Speaker: Tim Roughgarden, Stanford University
In the worst-case analysis of algorithms, the overall performance of an algorithm is summarized by its worst performance on any input. This approach has countless success stories, but there are also important computational problems --- like linear programming, clustering, and online caching --- where the worst-case analysis framework does not provide any helpful advice on how to solve the problem. This tutorial covers a number of modeling methods for going beyond worst-case analysis and articulating which inputs are the most relevant.
The first part of the tutorial focuses on deterministic models --- well-motivated conditions on inputs that explain when heuristics work well. It explains why "clustering is hard only when it doesn't matter," and in particular covers the notions of approximation and perturbation stability, with applications to the k-median and multiway cut problems. It also touches on the field of sparse recovery --- specifically, compressive sensing, l1-minimization, and the RIP condition --- to highlight the strong similarities with the other topics covered.
The second part of the tutorial covers probabilistic models, which make some type of distributional assumption. We pass over traditional average-case analysis, which assumes a known input distribution, in favor of more robust performance guarantees.
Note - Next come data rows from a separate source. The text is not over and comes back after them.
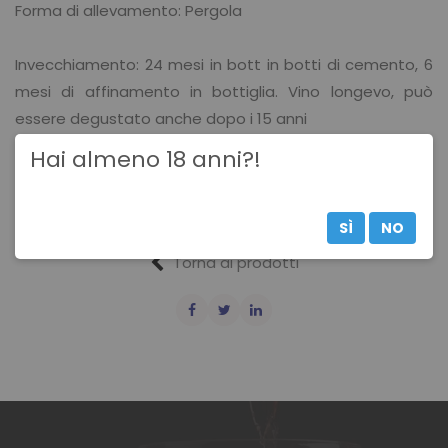
Forma di allevamento: Pergola
Invecchiamento: 24 mesi in bott in botti di cemento, 6
mesi di affinamento in bottiglia. Vino longevo, può
essere degustato anche dopo i 15 anni
Hai almeno 18 anni?!
Abbinamento: Ideale con la pasticceria secca,
formaggi stagionati o come vino da degustazione
SÌ
NO
Torna ai prodotti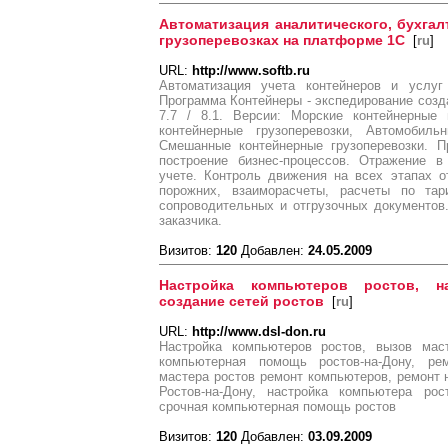
Автоматизация аналитического, бухгал
грузоперевозках на платформе 1С
[
ru
]
URL:
http://www.softb.ru
Автоматизация учета контейнеров и услуг 
Программа Контейнеры - экспедирование соз
7.7 / 8.1. Версии: Морские контейнерные 
контейнерные грузоперевозки, Автомобильн
Смешанные контейнерные грузоперевозки. П
построение бизнес-процессов. Отражение в
учете. Контроль движения на всех этапах о
порожних, взаиморасчеты, расчеты по та
сопроводительных и отгрузочных документов
заказчика.
Визитов:
120
Добавлен:
24.05.2009
Настройка компьютеров ростов, на
создание сетей ростов
[
ru
]
URL:
http://www.dsl-don.ru
Настройка компьютеров ростов, вызов мас
компьютерная помощь ростов-на-Дону, ре
мастера ростов ремонт компьютеров, ремонт н
Ростов-на-Дону, настройка компьютера рос
срочная компьютерная помощь ростов
Визитов:
120
Добавлен:
03.09.2009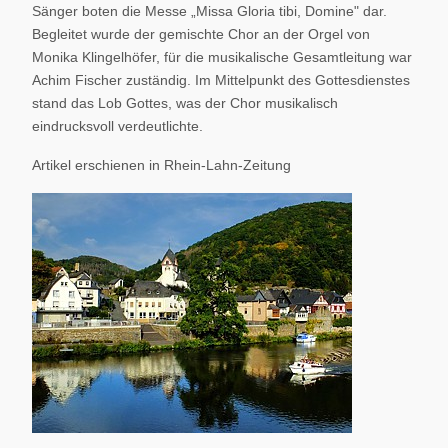
Sänger boten die Messe „Missa Gloria tibi, Domine" dar.
Begleitet wurde der gemischte Chor an der Orgel von
Monika Klingelhöfer, für die musikalische Gesamtleitung war
Achim Fischer zuständig. Im Mittelpunkt des Gottesdienstes
stand das Lob Gottes, was der Chor musikalisch
eindrucksvoll verdeutlichte.
Artikel erschienen in Rhein-Lahn-Zeitung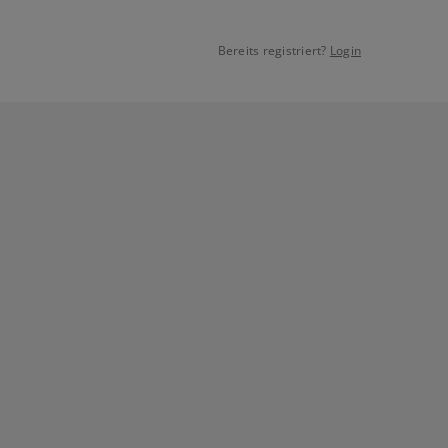
Bereits registriert?
Login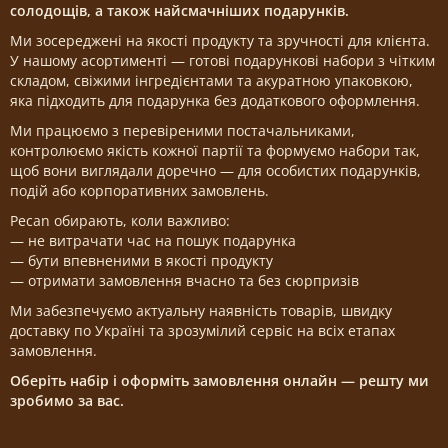
солодощів, а також найсмачніших подарунків.
Ми зосереджені на якості продукту та зручності для клієнта.
У нашому асортименті — готові подарункові набори з чітким
складом, свіжими інгредієнтами та акуратною упаковкою,
яка підходить для подарунка без додаткового оформлення.
Ми працюємо з перевіреними постачальниками,
контролюємо якість кожної партії та формуємо набори так,
щоб вони виглядали доречно — для особистих подарунків,
подій або корпоративних замовлень.
Pecan обирають, коли важливо:
— не витрачати час на пошук подарунка
— бути впевненими в якості продукту
— отримати замовлення вчасно та без сюрпризів
Ми забезпечуємо актуальну наявність товарів, швидку
доставку по Україні та зрозумілий сервіс на всіх етапах
замовлення.
Оберіть набір і оформіть замовлення онлайн — решту ми
зробимо за вас.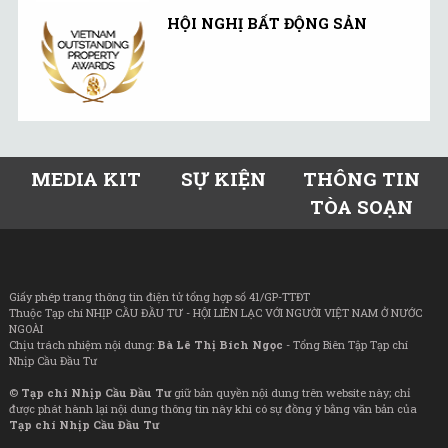
HỘI NGHỊ BẤT ĐỘNG SẢN
MEDIA KIT
SỰ KIỆN
THÔNG TIN
TÒA SOẠN
Giấy phép trang thông tin điện tử tổng hợp số 41/GP-TTĐT
Thuộc Tạp chí NHỊP CẦU ĐẦU TƯ - HỘI LIÊN LẠC VỚI NGƯỜI VIỆT NAM Ở NƯỚC
NGOÀI
Chịu trách nhiệm nội dung:
Bà Lê Thị Bích Ngọc
- Tổng Biên Tập Tạp chí
Nhịp Cầu Đầu Tư
©
Tạp chí Nhịp Cầu Đầu Tư
giữ bản quyền nội dung trên website này; chỉ
được phát hành lại nội dung thông tin này khi có sự đồng ý bằng văn bản của
Tạp chí Nhịp Cầu Đầu Tư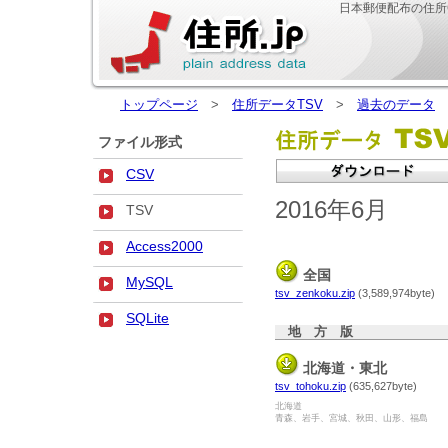
日本郵便配布の住所
トップページ
>
住所データTSV
>
過去のデータ
>
ファイル形式
CSV
2016年6月
TSV
Access2000
全国
MySQL
tsv_zenkoku.zip
(3,589,974byte)
SQLite
地 方 版
北海道・東北
tsv_tohoku.zip
(635,627byte)
北海道
青森、岩手、宮城、秋田、山形、福島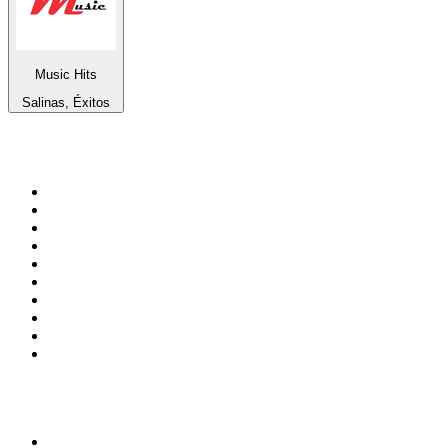
Music Hits
Salinas, Éxitos
Top 100 en
radio.net
1
.
Gay FM
2
.
Blu Radio
3
.
Caracol Radio
4
.
SALSA LA SALSERA
5
.
La FM Medellín
6
.
90s90s DANCE RADIO
7
.
Capital Salsa
8
.
Radioaktiva
9
.
Caracas. Salsa Romántica
10
.
Radio Disney México
Top 100 podcasts en
Colombia
1
.
LA DOSIS DIARIA ROKA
Specific topics include: planted and semi-random models for clique and bisection; smoothed analysis, with applications to linear programming and local search; a survey of additional "hybrid" analysis models that interpolate between worst- and average-case analysis; and the use of "average-case thought experiments" to generate novel deterministic input restrictions (like the RIP condition and graph classes for social networks) and performance benchmarks (as in no-regret online learning and prior-free auction design).